La police serbe a arrêté mercredi huit hommes accusés d'être impliqués dans le massacre de 8000 musulmans bosniens commis par les forces serbes de Bosnie en 1995, à Srebrenica, dans l'est de cette ex-république yougoslave, a annoncé le procureur chargé du dossier.

«Il s'agit du premier cas pour notre bureau d'une telle ampleur lié au massacre de Srebrenica», a dit à l'AFP le porte-parole du parquet serbe responsable de crimes de guerre, Bruno Vekaric.

L'annonce de l'arrestation de sept suspects est intervenue dans la matinée tandis qu'une huitième personne a été arrêtée dans la journée, selon M. Vekaric.

Les huit sont des ex-policiers appartenant à une unité spéciale de la police serbe bosnienne, a précisé le procureur chargé des crimes de guerre dans un communiqué.

Parmi eux se trouve le commandant de cette unité, Nedeljko Milidragovic, a-t-on appris de source proche du dossier. Surnommé «Nedjo le boucher», il s'était, selon la presse locale, reconverti en homme d'affaires en Serbie.

Les huit sont accusés «d'avoir commis des crimes de guerre contre la population civile», notamment d'être impliqués dans le meurtre de 1.000 musulmans, à Kravica, dans la région de Srebrenica, en juillet 1995.

De son côté, le parquet bosnien s'est félicité de ces arrestations et affirmé qu'elles illustraient la bonne coopération entre la justice serbe et bosnienne.

En revanche, 20 ans après le massacre, Hatidza Mehmedovic, présidente d'une association des mères de Srebrenica, a accueilli «résignée» ces arrestations.

«C'est beaucoup trop tard. Et par ailleurs, ces hommes ne se sont pas cachés en Serbie, ils y ont vécu en toute liberté pendant vingt ans. Vingt ans de liberté après avoir commis de tels crimes, je pense que c'est plutôt une récompense», a dit à l'AFP cette femme dont une trentaine de membres de famille proche, dont deux fils, le mari et deux frères ont été tués dans le massacre de Srebrenica.

Exécutions sommaires

Plus de 1000 hommes et adolescents musulmans ont été exécutés sommairement dans un entrepôt agricole à Kravica après la prise de l'enclave de Srebrenica par les forces serbes de Bosnie. Les hommes qui avaient été incarcérés dans cet entrepôt faisaient partie de groupes de musulmans qui avaient tenté de fuir l'enclave au moment où les forces serbes de Bosnie en prenaient le contrôle.
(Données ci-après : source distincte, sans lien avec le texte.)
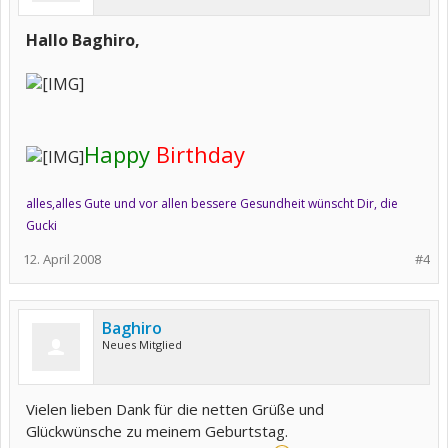
Hallo Baghiro,
Happy
Birthday
alles,alles Gute und vor allen bessere Gesundheit
wünscht Dir, die
Gucki
12. April 2008
#4
Baghiro
Neues Mitglied
Vielen lieben Dank für die netten Grüße und
Glückwünsche zu meinem Geburtstag.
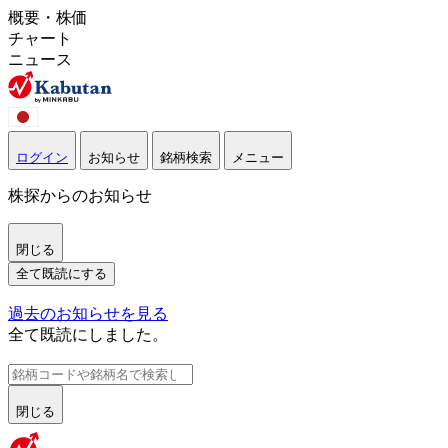
概要・株価
チャート
ニュース
ログイン
お知らせ
銘柄検索
メニュー
株探からのお知らせ
閉じる
全て既読にする
過去のお知らせを見る
全て既読にしました。
閉じる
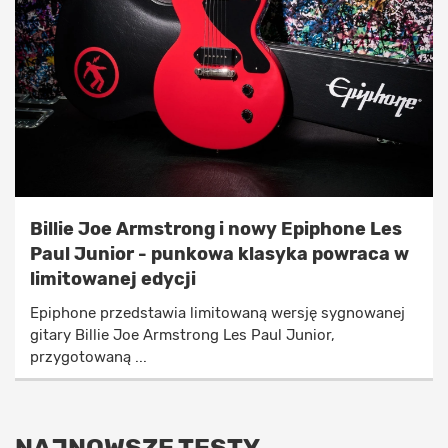
Billie Joe Armstrong i nowy Epiphone Les
Paul Junior - punkowa klasyka powraca w
limitowanej edycji
Epiphone przedstawia limitowaną wersję sygnowanej
gitary Billie Joe Armstrong Les Paul Junior,
przygotowaną ...
NAJNOWSZE TESTY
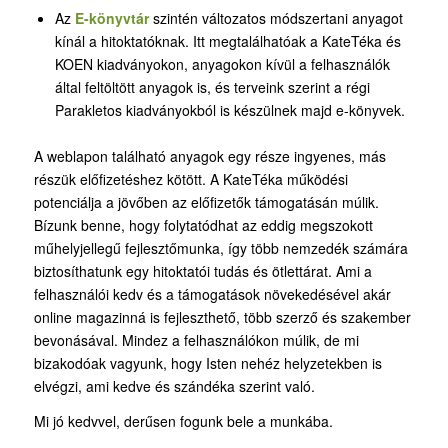
Az
E-könyvtár
szintén változatos módszertani anyagot
kínál a hitoktatóknak. Itt megtalálhatóak a KateTéka és
KOEN kiadványokon, anyagokon kívül a felhasználók
által feltöltött anyagok is, és terveink szerint a régi
Parakletos kiadványokból is készülnek majd e-könyvek.
A weblapon található anyagok egy része ingyenes, más
részük előfizetéshez kötött. A KateTéka működési
potenciálja a jövőben az előfizetők támogatásán múlik.
Bízunk benne, hogy folytatódhat az eddig megszokott
műhelyjellegű fejlesztőmunka, így több nemzedék számára
biztosíthatunk egy hitoktatói tudás és ötlettárat. Ami a
felhasználói kedv és a támogatások növekedésével akár
online magazinná is fejleszthető, több szerző és szakember
bevonásával. Mindez a felhasználókon múlik, de mi
bizakodóak vagyunk, hogy Isten nehéz helyzetekben is
elvégzi, ami kedve és szándéka szerint való.
Mi jó kedvvel, derűsen fogunk bele a munkába.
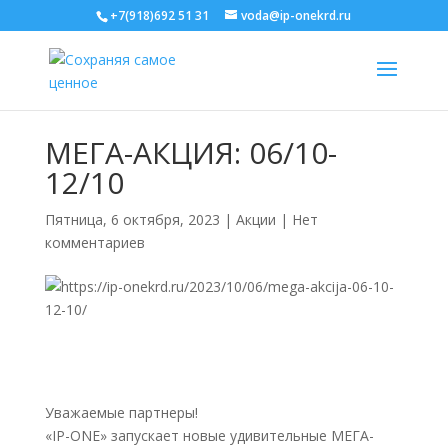
+7(918)692 51 31
voda@ip-onekrd.ru
МЕГА-АКЦИЯ: 06/10-
12/10
Пятница, 6 октября, 2023
|
Акции
|
Нет
комментариев
Уважаемые партнеры!
«IP-ONE» запускает новые удивительные МЕГА-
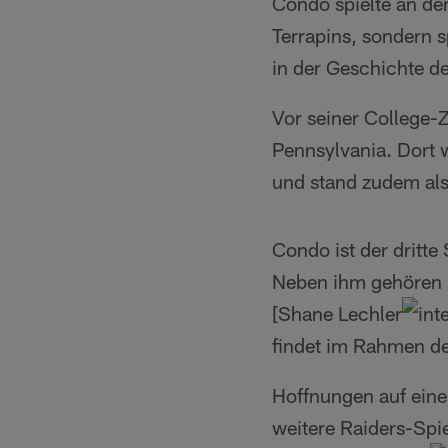
Condo spielte an der
Terrapins, sondern s
in der Geschichte d
Vor seiner College-
Pennsylvania. Dort 
und stand zudem als
Condo ist der dritte
Neben ihm gehören
[Shane Lechler
findet im Rahmen de
Hoffnungen auf eine
weitere Raiders-Spi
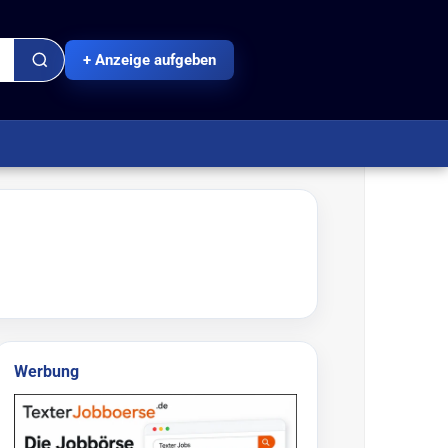
+ Anzeige aufgeben
Werbung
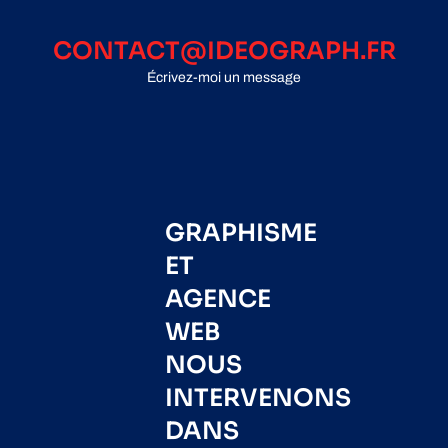
CONTACT@IDEOGRAPH.FR
Écrivez-moi un message
GRAPHISME
ET
AGENCE
WEB
NOUS
INTERVENONS
DANS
Après avoir été rassemblés «par centaines» sur une plaine, ces prisonniers ont été enfermés dans l'entrepôt et exécutés sommairement ensuite par des membres des forces policières et militaires serbes de Bosnie, selon plusieurs verdicts prononcés en Bosnie pour ces crimes.

Près de 8000 hommes et garçons musulmans avaient été tués par les forces serbes bosniennes dans l'enclave de Srebrenica en juillet 1995, à quelques mois de la fin de la guerre de Bosnie (1992-1995). Il s'agit de la pire tuerie en Europe depuis la Seconde Guerre mondiale, un massacre qualifié de génocide par la justice internationale.

Les ex-chefs politique et militaire des Serbes de Bosnie, Radovan Karadzic, 69 ans et Ratko Mladic, 72 ans, sont actuellement jugés notamment pour génocide pour leur rôle dans le massacre de Srebrenica, par le Tribunal pénal international pour l'ex-Yougoslavie (TPIY) à La Haye.

Le TPIY a inculpé 20 accusés en tout pour le massacre de Srebrenica et plusieurs anciens officiers serbes bosniens ont été condamnés à de lourdes peines de prison.

Fin janvier, le TPIY a confirmé en appel les condamnations à perpétuité pour le génocide de Srebrenica de deux anciens responsables militaires serbes de Bosnie, l'ancien lieutenant-colonel Vujadin Popovic, 57 ans, et l'ancien colonel Ljubisa Beara, 75 ans.

Plusieurs procès pour génocide contre des anciens militaires et policiers se sont déroulés devant la justice bosnienne.

D'une manière générale, la Serbie ainsi que les Serbes de Bosnie refusent d'admettre qu'un génocide ait été perpétré à Srebrenica.